Once again, I look at ebay for the heck of it...within 50 miles of my house. This pops up as a new listing just 25 miles from me. I saw the bike and immediately knew I wanted the Brooks saddle...tire pump...saddle bag...and head light...all for a Buy It Now price of $50! Figured I'd then sell the rest of the bike off on Craigslist. Well, turns out the bike itself is in better shape than I could have hoped for. It's beautiful! It will stay with me for a while and join the rest of the English fleet.

The attached photos are as found (final ones will come later), and once I began to use a polishing compound on it, I was amazed at how deep the black gloss was. The gold pinstriping is there, and really adds that nice touch to it. The most work I'll need to do is on the rims. he rear AW hub is dated 12 72, so right around Christmas it was made. Well, Christmas in August 2018 for me, lol!


----------



## wrongway (Aug 16, 2018)

Very nice! I have a light like that. It doesn't work. I almost wondered if it was a miner's light.


----------



## Sven (Aug 16, 2018)

That bike is in very nice shape! 
It happens to me all too often. I'll buy this bike for parts, next thing you know , I have another bike in my collection.


----------



## HARPO (Aug 16, 2018)

Hmmm...the light wasn't what I was hoping for in terms of working. It's made in England, and I'm sure was purchased for the bike when it was new, but another lesson in DON'T leave batteries in. Oh well, I'll use it as a decoration light on my mens Sports or DL-1.
Also, the pump will not unscrew to let the little hose out. Just keeps spinning round and round. I'll delve into that soon enough.

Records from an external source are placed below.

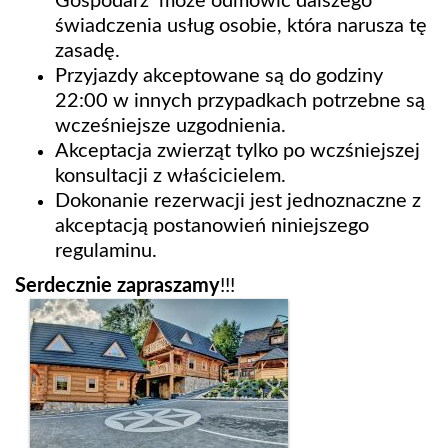
Gospodarz może odmówić dalszego
świadczenia usług osobie, która narusza tę
zasadę.
Przyjazdy akceptowane są do godziny
22:00 w innych przypadkach potrzebne są
wcześniejsze uzgodnienia.
Akceptacja zwierząt tylko po wczśniejszej
konsultacji z właścicielem.
Dokonanie rezerwacji jest jednoznaczne z
akceptacją postanowień niniejszego
regulaminu.
Serdecznie zapraszamy
!!!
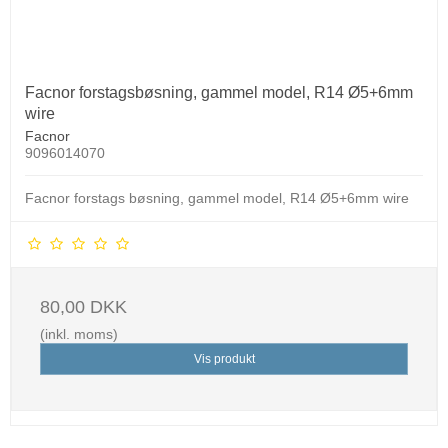
Facnor forstagsbøsning, gammel model, R14 Ø5+6mm
wire
Facnor
9096014070
Facnor forstags bøsning, gammel model, R14 Ø5+6mm wire
80,00 DKK
(inkl. moms)
Vis produkt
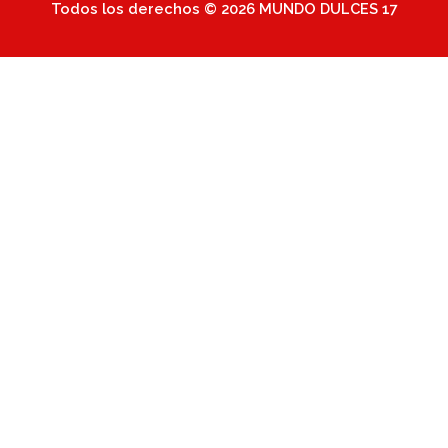
Todos los derechos © 2026 MUNDO DULCES 17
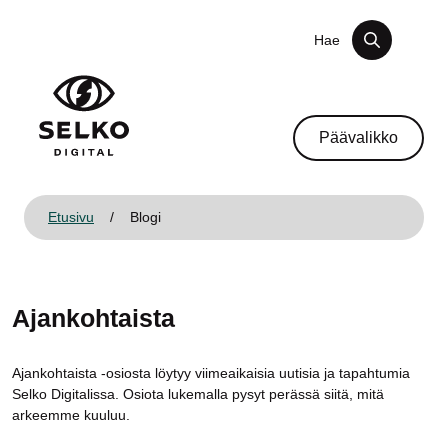
Siirry sisältöön
Hae
Päävalikko
Etusivu
/
Blogi
Ajankohtaista
Ajankohtaista -osiosta löytyy viimeaikaisia uutisia ja tapahtumia
Selko Digitalissa. Osiota lukemalla pysyt perässä siitä, mitä
arkeemme kuuluu.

I started to get more into the polishing of the paint last night. WOW! It's as smooth as glass with such a depth to the shine I can't believe it. Overall...best $50 I've spent on a bike in a looong time!


----------



## 3-speeder (Aug 17, 2018)

Definitely worth the price. I think the hose for the pump just pulls free from that end and then screws onto the other end. Hopefully the plunger inside of it is in decent condition. That's what I usually find has gone bad.


----------



## HARPO (Aug 17, 2018)

3-speeder said:


> Definitely worth the price. I think the hose for the pump just pulls free from that end and then screws onto the other end. Hopefully the plunger inside of it is in decent condition. That's what I usually find has gone bad.

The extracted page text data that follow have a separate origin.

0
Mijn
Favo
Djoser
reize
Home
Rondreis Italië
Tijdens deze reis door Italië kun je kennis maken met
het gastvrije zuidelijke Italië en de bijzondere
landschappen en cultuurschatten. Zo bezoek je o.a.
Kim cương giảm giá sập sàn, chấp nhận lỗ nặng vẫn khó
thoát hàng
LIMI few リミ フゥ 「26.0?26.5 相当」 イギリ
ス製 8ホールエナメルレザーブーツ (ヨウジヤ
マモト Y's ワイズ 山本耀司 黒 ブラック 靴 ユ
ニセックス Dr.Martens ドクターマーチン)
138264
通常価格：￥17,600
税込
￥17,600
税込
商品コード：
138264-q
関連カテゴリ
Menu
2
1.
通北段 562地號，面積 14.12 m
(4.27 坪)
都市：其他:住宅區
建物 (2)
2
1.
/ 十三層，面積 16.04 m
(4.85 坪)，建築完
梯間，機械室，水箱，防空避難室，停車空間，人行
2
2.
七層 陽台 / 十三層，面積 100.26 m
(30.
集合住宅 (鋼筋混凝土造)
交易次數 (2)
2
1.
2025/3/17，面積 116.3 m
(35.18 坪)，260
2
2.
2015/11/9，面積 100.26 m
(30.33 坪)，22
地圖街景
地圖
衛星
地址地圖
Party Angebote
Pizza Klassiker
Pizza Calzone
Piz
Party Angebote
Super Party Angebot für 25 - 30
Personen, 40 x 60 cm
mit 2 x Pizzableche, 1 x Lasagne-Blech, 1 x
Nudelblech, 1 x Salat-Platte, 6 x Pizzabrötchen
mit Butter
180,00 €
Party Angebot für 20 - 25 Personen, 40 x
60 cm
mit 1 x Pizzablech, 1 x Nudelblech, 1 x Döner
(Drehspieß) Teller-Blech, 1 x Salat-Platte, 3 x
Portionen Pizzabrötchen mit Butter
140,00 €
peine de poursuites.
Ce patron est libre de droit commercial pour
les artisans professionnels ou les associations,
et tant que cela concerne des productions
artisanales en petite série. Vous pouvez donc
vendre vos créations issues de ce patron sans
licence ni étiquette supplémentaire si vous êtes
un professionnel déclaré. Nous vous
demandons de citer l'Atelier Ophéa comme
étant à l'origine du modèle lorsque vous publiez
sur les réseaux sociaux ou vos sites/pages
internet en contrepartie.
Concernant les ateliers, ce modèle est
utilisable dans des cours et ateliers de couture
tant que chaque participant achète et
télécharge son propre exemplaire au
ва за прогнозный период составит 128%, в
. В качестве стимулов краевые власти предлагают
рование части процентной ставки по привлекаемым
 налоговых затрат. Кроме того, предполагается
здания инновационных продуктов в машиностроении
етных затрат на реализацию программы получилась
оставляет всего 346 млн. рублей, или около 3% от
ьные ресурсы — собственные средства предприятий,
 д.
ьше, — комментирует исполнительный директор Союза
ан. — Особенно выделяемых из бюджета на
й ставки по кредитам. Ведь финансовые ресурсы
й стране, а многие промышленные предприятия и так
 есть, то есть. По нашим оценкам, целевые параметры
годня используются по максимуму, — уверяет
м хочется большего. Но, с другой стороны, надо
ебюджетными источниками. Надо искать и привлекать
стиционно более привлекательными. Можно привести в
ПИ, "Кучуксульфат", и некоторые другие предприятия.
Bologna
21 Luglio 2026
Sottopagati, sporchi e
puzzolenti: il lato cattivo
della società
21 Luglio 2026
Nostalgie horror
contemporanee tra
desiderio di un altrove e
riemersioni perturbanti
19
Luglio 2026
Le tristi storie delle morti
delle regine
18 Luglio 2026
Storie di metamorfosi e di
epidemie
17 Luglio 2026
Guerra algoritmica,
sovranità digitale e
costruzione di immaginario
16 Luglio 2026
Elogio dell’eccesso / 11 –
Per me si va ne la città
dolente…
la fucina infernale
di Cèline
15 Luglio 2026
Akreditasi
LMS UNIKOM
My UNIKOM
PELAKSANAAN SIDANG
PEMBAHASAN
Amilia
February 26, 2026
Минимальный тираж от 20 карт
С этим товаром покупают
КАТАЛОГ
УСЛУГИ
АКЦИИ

Yes, I have a few of these pumps. The problem with this one is that the cap just keeps turning round and round...in either direction! Oh well, I'll figure something out.


----------



## Gordon (Aug 18, 2018)

I second what 3-speeder said - just pull the hose out, it doesn't unscrew. Beautiful bike. I have one almost identical, and mine is a 72 as well.


----------



## HARPO (Aug 18, 2018)

I have a few Rudge and Raleigh bikes (see some of my other Posts) also, and this 1960 Sports in what I consider a fairly rare color. First time I had seen one "in the flesh" so to speak.


----------



## HARPO (Aug 20, 2018)

Gordon said:


> I second what 3-speeder said - just pull the hose out, it doesn't unscrew. Beautiful bike. I have one almost identical, and mine is a 72 as well.

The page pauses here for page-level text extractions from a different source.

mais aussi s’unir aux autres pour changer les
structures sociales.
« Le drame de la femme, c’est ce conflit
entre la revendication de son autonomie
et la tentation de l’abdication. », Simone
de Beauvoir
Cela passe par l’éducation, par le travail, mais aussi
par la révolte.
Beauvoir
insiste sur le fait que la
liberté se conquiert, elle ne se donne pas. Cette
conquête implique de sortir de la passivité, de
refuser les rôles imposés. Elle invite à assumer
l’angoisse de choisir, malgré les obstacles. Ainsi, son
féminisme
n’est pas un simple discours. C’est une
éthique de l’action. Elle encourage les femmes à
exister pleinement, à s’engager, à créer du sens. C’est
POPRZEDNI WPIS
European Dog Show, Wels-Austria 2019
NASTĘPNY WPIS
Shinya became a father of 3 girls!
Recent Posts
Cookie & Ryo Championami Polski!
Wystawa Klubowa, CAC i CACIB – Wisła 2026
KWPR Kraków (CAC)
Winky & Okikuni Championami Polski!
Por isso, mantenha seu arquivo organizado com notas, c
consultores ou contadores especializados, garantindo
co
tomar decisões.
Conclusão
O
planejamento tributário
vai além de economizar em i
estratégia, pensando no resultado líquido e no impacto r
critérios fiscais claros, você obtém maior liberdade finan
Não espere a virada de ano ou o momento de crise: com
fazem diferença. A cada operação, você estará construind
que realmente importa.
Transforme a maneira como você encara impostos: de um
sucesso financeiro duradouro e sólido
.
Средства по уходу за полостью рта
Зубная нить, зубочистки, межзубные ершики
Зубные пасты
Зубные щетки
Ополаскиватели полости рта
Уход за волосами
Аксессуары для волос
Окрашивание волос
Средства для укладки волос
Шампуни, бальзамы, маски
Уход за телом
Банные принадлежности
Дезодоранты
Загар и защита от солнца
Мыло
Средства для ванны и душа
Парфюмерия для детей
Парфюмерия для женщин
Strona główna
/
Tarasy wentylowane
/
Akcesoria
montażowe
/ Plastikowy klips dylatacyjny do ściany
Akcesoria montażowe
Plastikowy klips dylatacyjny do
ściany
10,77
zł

Lol. I have a few of these, and opened them a long time ago, forgetting that they just pull out and don't unscrew to get the hose out.


----------



## Eddie (Sep 13, 2018)

I have a 1972 Raleigh sports women's bike but it's a trike and was bought originally as a trike 3 speed I'm trying to find out how much it's worth


----------



## Eddie (Sep 13, 2018)

I picked up a 1972 Raleigh sports trike the three-speed according to the numbers on the the 3-speed Hub and the bike itself they were bought as a pair and it's has the Nottingham England emblem on the front I'm just trying to find out what it's worth it's in really really good condition


----------